The bottom row of the table shows the net. This is not the total of the numbers above. Rather, it is the proportion of people to have indicated that at least one of the row categories is Feminine. The net for each column is 100% because everybody has either selected a brand or the None of these option.
The final column also shows a net, but in this case, only the final one is 100%. Looking at the Coke rows, the interpretation of the NET value is that 98% of people chose Coke for at least one of the brand personality attributes shown in the table.
The table below adds NET COKE and NET PEPSI as rows. These are not totals of the numbers above. Rather, they show the percentage of people to have data for any of the corresponding rows. For example, 72% for Feminine and NET COKE means that 72% of people selected one or more of Coke, Diet Coke, and Coke Zero as being Feminine.
Consider the table below, which shows attributes associated with different tech brands. The first column, Easy to use, reveals that Google has a marginally worse score (58%) than Apple (59%). Yet, the significance test shows the score for Google is significantly high and the score for Apple is significantly low. This looks like a mistake, but it is not.

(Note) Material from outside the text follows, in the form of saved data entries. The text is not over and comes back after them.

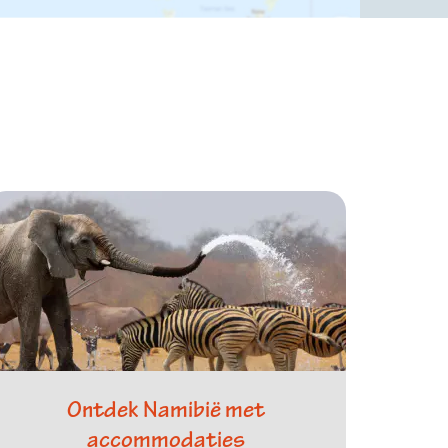
Ontdek Namibië met
accommodaties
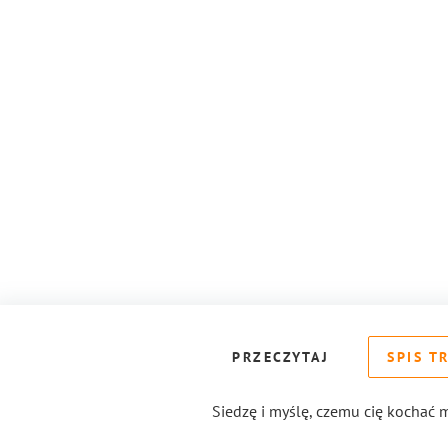
PRZECZYTAJ
SPIS T
Siedzę i myślę, czemu cię kochać 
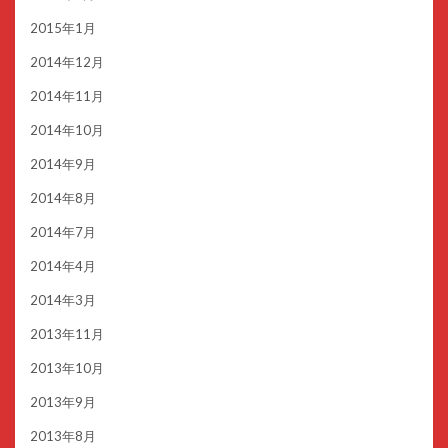
2015年1月
2014年12月
2014年11月
2014年10月
2014年9月
2014年8月
2014年7月
2014年4月
2014年3月
2013年11月
2013年10月
2013年9月
2013年8月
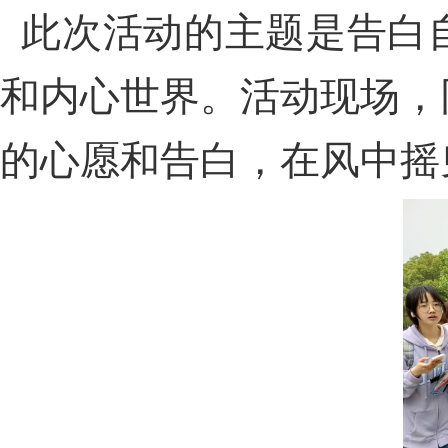
此次活动的主题是告白
和内心世界。活动现场，
的心愿和告白，在风中摇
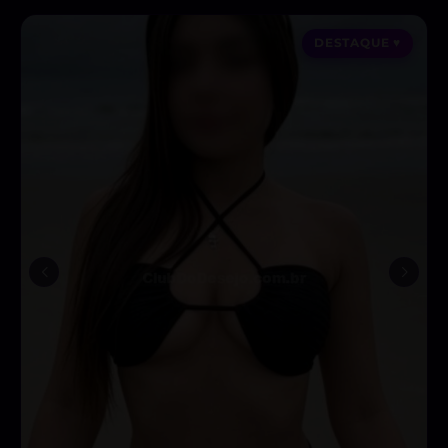
DESTAQUE ♥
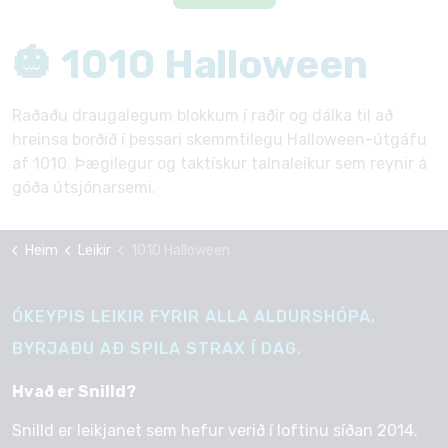
🎃 1010 Halloween
Raðaðu draugalegum blokkum í raðir og dálka til að
hreinsa borðið í þessari skemmtilegu Halloween-útgáfu
af 1010. Þægilegur og taktískur talnaleikur sem reynir á
góða útsjónarsemi.
Heim
Leikir
1010 Halloween
ÓKEYPIS LEIKIR FYRIR ALLA ALDURSHÓPA,
BYRJAÐU AÐ SPILA STRAX Í DAG.
Hvað er Snilld?
Snilld er leikjanet sem hefur verið í loftinu síðan 2014.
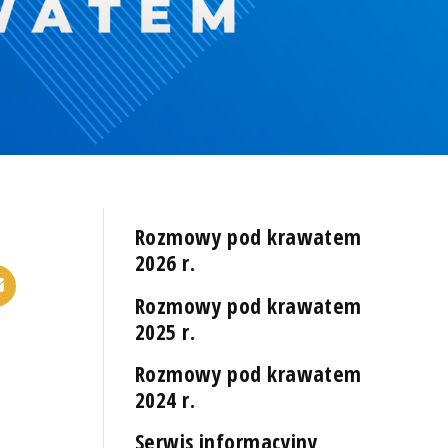
Rozmowy pod krawatem
2026 r.
Rozmowy pod krawatem
2025 r.
Rozmowy pod krawatem
2024 r.
Serwis informacyjny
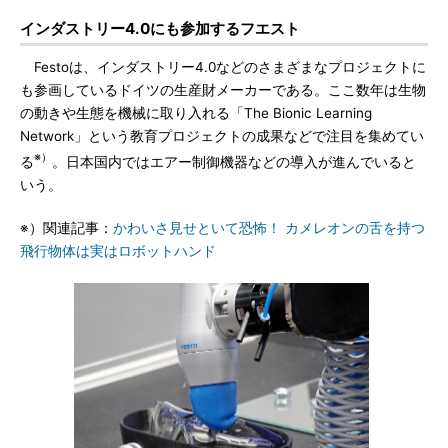
インダストリー4.0にも参加するフエスト
Festoは、インダストリー4.0などのさまざまなプロジェクトに
も参画しているドイツの生産財メーカーである。ここ数年は生物
の動きや生態を機械に取り入れる「The Bionic Learning
Network」という教育プロジェクトの成果などで注目を集めてい
※）
る
。日本国内ではエアー制御機器などの導入が進んでいると
いう。
※）関連記事：
かわいさ見せといて恐怖！ カメレオンの舌を持つ
飛行物体は実はロボットハンド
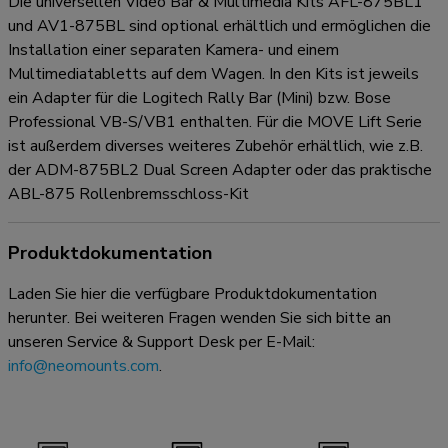
Die universellen Video Bar & Multimedia Kits AFL-875BL1
und AV1-875BL sind optional erhältlich und ermöglichen die
Installation einer separaten Kamera- und einem
Multimediatabletts auf dem Wagen. In den Kits ist jeweils
ein Adapter für die Logitech Rally Bar (Mini) bzw. Bose
Professional VB-S/VB1 enthalten. Für die MOVE Lift Serie
ist außerdem diverses weiteres Zubehör erhältlich, wie z.B.
der ADM-875BL2 Dual Screen Adapter oder das praktische
ABL-875 Rollenbremsschloss-Kit
Produktdokumentation
Laden Sie hier die verfügbare Produktdokumentation
herunter. Bei weiteren Fragen wenden Sie sich bitte an
unseren Service & Support Desk per E-Mail:
info@neomounts.com
.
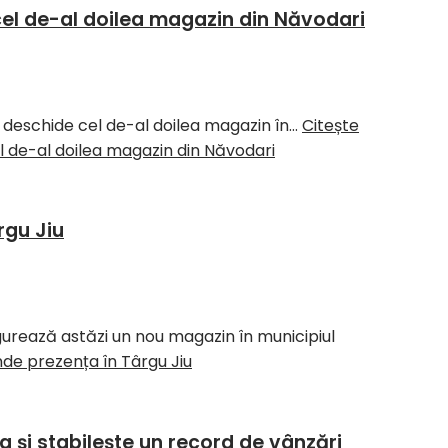
el de-al doilea magazin din Năvodari
și deschide cel de-al doilea magazin în…
Citește
l de-al doilea magazin din Năvodari
rgu Jiu
urează astăzi un nou magazin în municipiul
nde prezența în Târgu Jiu
 și stabilește un record de vânzări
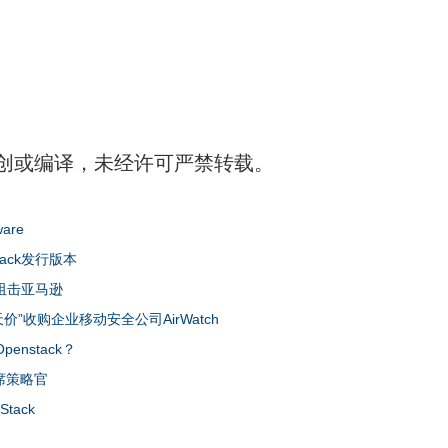
创或编译，未经许可严禁转载。
are
tack发行版本
，阻击亚马逊
价”收购企业移动安全公司AirWatch
enstack？
首席策略官
tack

With simpler summary tables, statistical tests compare whether a number is higher or lower than the other numbers in the table (see Summary Tables in Survey Analysis). However, such tests are often not useful with grids, as typically our interest is more in understanding whether there is a relationship between the row and column categories, rather than if a specific value is above average or not.
The chart below plots the first two rows of the table above. What jumps out from this chart is that on all but one attribute, Apple has higher scores than Google. Apple's average score is 57 whereas Google's is 39. When viewed against this context, it becomes clear that the 58% Easy to use score is actually a good score for Google. When we look at the chart, we see that it is the second-highest score for Google, and is only marginally behind the best score of 59% for Innovative. Similarly, we can see that the 59% score for Apple is the third-lowest score.
The example of Google versus Apple emphasizes that we need to take row effects into account when interpreting a binary grid. (These are also known as brand effects in brand association tables, which is a technical term for a table comparing brands by attributes, like all the tables in this article). The table is reproduced again below. Note the Good customer service column. While the numbers in this column vary from 4% to 51%, none are marked as significant. This is because all the variation in these numbers is explainable by looking at the row effects. That is, once the difference between the rows (brands) are factored in, there is no difference between the brands in terms of customer service.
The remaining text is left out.